What the task requires:
All of the data that follows should be given again exactly, without its images.

--- START ---

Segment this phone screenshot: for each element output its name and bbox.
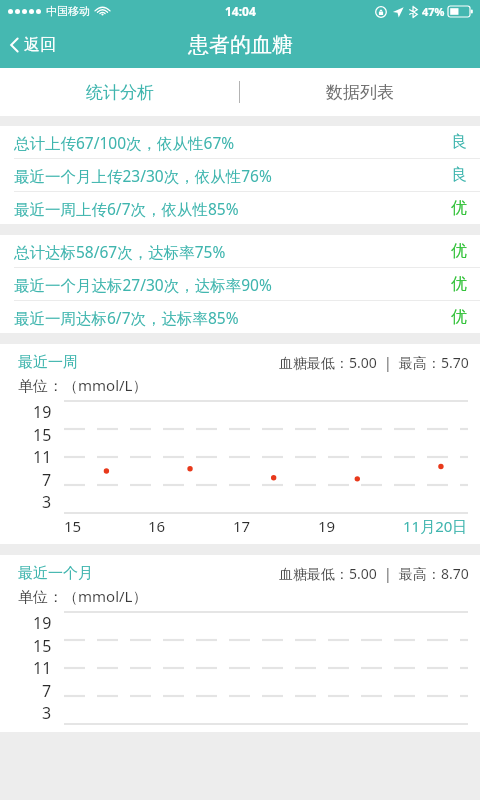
staticText: 最近一个月达标27/30次，达标率90% bbox=[14, 274, 272, 295]
staticText: 11月20日 bbox=[403, 516, 468, 536]
staticText: 7 bbox=[42, 469, 52, 491]
staticText: 最近一周 bbox=[18, 353, 78, 372]
staticText: 15 bbox=[33, 635, 52, 657]
button[interactable]: 数据列表 bbox=[240, 68, 480, 116]
button[interactable]: 总计达标58/67次，达标率75% bbox=[0, 235, 480, 267]
staticText: 11 bbox=[33, 446, 52, 468]
staticText: 良 bbox=[451, 132, 467, 152]
staticText: 总计上传67/100次，依从性67% bbox=[14, 132, 235, 153]
staticText: 最近一周上传6/7次，依从性85% bbox=[14, 198, 239, 219]
staticText: 血糖最低：5.00 | 最高：5.70 bbox=[279, 353, 469, 372]
staticText: 数据列表 bbox=[326, 82, 394, 103]
button[interactable]: 统计分析 bbox=[0, 68, 239, 116]
button[interactable]: 总计上传67/100次，依从性67% bbox=[0, 126, 480, 158]
staticText: 患者的血糖 bbox=[188, 32, 293, 58]
staticText: 16 bbox=[148, 516, 166, 536]
staticText: 最近一个月上传23/30次，依从性76% bbox=[14, 165, 272, 186]
staticText: 良 bbox=[451, 165, 467, 185]
staticText: 最近一个月 bbox=[18, 564, 93, 583]
button[interactable]: 最近一周达标6/7次，达标率85% bbox=[0, 301, 480, 333]
staticText: 最近一周达标6/7次，达标率85% bbox=[14, 307, 239, 328]
staticText: 11 bbox=[33, 657, 52, 679]
staticText: 优 bbox=[451, 307, 467, 327]
staticText: 血糖最低：5.00 | 最高：8.70 bbox=[279, 564, 469, 583]
staticText: 优 bbox=[451, 241, 467, 261]
staticText: 单位：（mmol/L） bbox=[18, 375, 148, 395]
staticText: 总计达标58/67次，达标率75% bbox=[14, 241, 226, 262]
staticText: 3 bbox=[42, 491, 52, 513]
staticText: 19 bbox=[318, 516, 336, 536]
staticText: 3 bbox=[42, 702, 52, 724]
staticText: 47% bbox=[422, 4, 445, 19]
staticText: 单位：（mmol/L） bbox=[18, 586, 148, 606]
staticText: 15 bbox=[33, 424, 52, 446]
staticText: 优 bbox=[451, 198, 467, 218]
staticText: 统计分析 bbox=[86, 82, 154, 103]
staticText: 15 bbox=[64, 516, 82, 536]
staticText: 17 bbox=[233, 516, 251, 536]
staticText: 7 bbox=[42, 680, 52, 702]
staticText: 返回 bbox=[24, 35, 56, 55]
button[interactable]: 最近一个月上传23/30次，依从性76% bbox=[0, 159, 480, 191]
staticText: 19 bbox=[33, 401, 52, 423]
staticText: 中国移动 bbox=[46, 4, 90, 18]
button[interactable]: 返回 bbox=[0, 26, 72, 64]
staticText: 19 bbox=[33, 612, 52, 634]
button[interactable]: 最近一周上传6/7次，依从性85% bbox=[0, 192, 480, 224]
staticText: 优 bbox=[451, 274, 467, 294]
button[interactable]: 最近一个月达标27/30次，达标率90% bbox=[0, 268, 480, 300]
staticText: 14:04 bbox=[225, 3, 256, 19]
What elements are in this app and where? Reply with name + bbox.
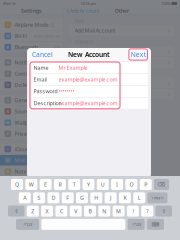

--- END ---

Output of the task:
Segment this phone screenshot: for each element output its name and bbox.
staticText: 最近一个月达标27/30次，达标率90% bbox=[14, 274, 272, 295]
staticText: 11月20日 bbox=[403, 516, 468, 536]
staticText: 7 bbox=[42, 469, 52, 491]
staticText: 最近一周 bbox=[18, 353, 78, 372]
staticText: 15 bbox=[33, 635, 52, 657]
button[interactable]: 数据列表 bbox=[240, 68, 480, 116]
button[interactable]: 总计达标58/67次，达标率75% bbox=[0, 235, 480, 267]
staticText: 11 bbox=[33, 446, 52, 468]
staticText: 良 bbox=[451, 132, 467, 152]
staticText: 总计上传67/100次，依从性67% bbox=[14, 132, 235, 153]
staticText: 最近一周上传6/7次，依从性85% bbox=[14, 198, 239, 219]
staticText: 血糖最低：5.00 | 最高：5.70 bbox=[279, 353, 469, 372]
staticText: 数据列表 bbox=[326, 82, 394, 103]
button[interactable]: 统计分析 bbox=[0, 68, 239, 116]
button[interactable]: 总计上传67/100次，依从性67% bbox=[0, 126, 480, 158]
staticText: 患者的血糖 bbox=[188, 32, 293, 58]
staticText: 16 bbox=[148, 516, 166, 536]
staticText: 最近一个月上传23/30次，依从性76% bbox=[14, 165, 272, 186]
staticText: 良 bbox=[451, 165, 467, 185]
staticText: 最近一个月 bbox=[18, 564, 93, 583]
button[interactable]: 最近一周达标6/7次，达标率85% bbox=[0, 301, 480, 333]
staticText: 最近一周达标6/7次，达标率85% bbox=[14, 307, 239, 328]
staticText: 11 bbox=[33, 657, 52, 679]
staticText: 优 bbox=[451, 307, 467, 327]
staticText: 血糖最低：5.00 | 最高：8.70 bbox=[279, 564, 469, 583]
staticText: 优 bbox=[451, 241, 467, 261]
staticText: 单位：（mmol/L） bbox=[18, 375, 148, 395]
staticText: 总计达标58/67次，达标率75% bbox=[14, 241, 226, 262]
staticText: 3 bbox=[42, 491, 52, 513]
staticText: 19 bbox=[318, 516, 336, 536]
staticText: 3 bbox=[42, 702, 52, 724]
staticText: 47% bbox=[422, 4, 445, 19]
staticText: 单位：（mmol/L） bbox=[18, 586, 148, 606]
staticText: 15 bbox=[33, 424, 52, 446]
staticText: 优 bbox=[451, 198, 467, 218]
staticText: 统计分析 bbox=[86, 82, 154, 103]
staticText: 15 bbox=[64, 516, 82, 536]
staticText: 17 bbox=[233, 516, 251, 536]
staticText: 7 bbox=[42, 680, 52, 702]
staticText: 返回 bbox=[24, 35, 56, 55]
button[interactable]: 最近一个月上传23/30次，依从性76% bbox=[0, 159, 480, 191]
staticText: 19 bbox=[33, 401, 52, 423]
staticText: 中国移动 bbox=[46, 4, 90, 18]
button[interactable]: 返回 bbox=[0, 26, 72, 64]
staticText: 19 bbox=[33, 612, 52, 634]
button[interactable]: 最近一周上传6/7次，依从性85% bbox=[0, 192, 480, 224]
staticText: 优 bbox=[451, 274, 467, 294]
button[interactable]: 最近一个月达标27/30次，达标率90% bbox=[0, 268, 480, 300]
staticText: 14:04 bbox=[225, 3, 256, 19]
What elements are in this app and where? Reply with name + bbox.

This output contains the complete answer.